WORK TASK:
No line of the records may be dropped; print them all again exactly.

□ □ □

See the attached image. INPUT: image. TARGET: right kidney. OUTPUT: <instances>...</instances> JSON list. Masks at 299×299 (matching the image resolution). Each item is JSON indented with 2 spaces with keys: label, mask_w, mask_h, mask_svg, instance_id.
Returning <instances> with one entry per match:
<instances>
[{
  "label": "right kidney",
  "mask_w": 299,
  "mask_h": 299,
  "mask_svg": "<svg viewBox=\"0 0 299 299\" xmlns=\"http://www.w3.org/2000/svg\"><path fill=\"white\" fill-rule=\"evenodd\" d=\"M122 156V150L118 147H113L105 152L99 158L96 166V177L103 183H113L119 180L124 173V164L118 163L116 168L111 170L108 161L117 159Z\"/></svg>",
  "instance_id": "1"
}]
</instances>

□ □ □

WRITTEN RESPONSE:
See the attached image. INPUT: image. TARGET: right kidney. OUTPUT: <instances>...</instances> JSON list. Masks at 299×299 (matching the image resolution). Each item is JSON indented with 2 spaces with keys: label, mask_w, mask_h, mask_svg, instance_id.
Returning <instances> with one entry per match:
<instances>
[{
  "label": "right kidney",
  "mask_w": 299,
  "mask_h": 299,
  "mask_svg": "<svg viewBox=\"0 0 299 299\" xmlns=\"http://www.w3.org/2000/svg\"><path fill=\"white\" fill-rule=\"evenodd\" d=\"M122 156V150L118 147H113L105 152L99 158L96 166V177L103 183H113L119 180L124 173V164L118 163L116 168L111 170L108 161L117 159Z\"/></svg>",
  "instance_id": "1"
}]
</instances>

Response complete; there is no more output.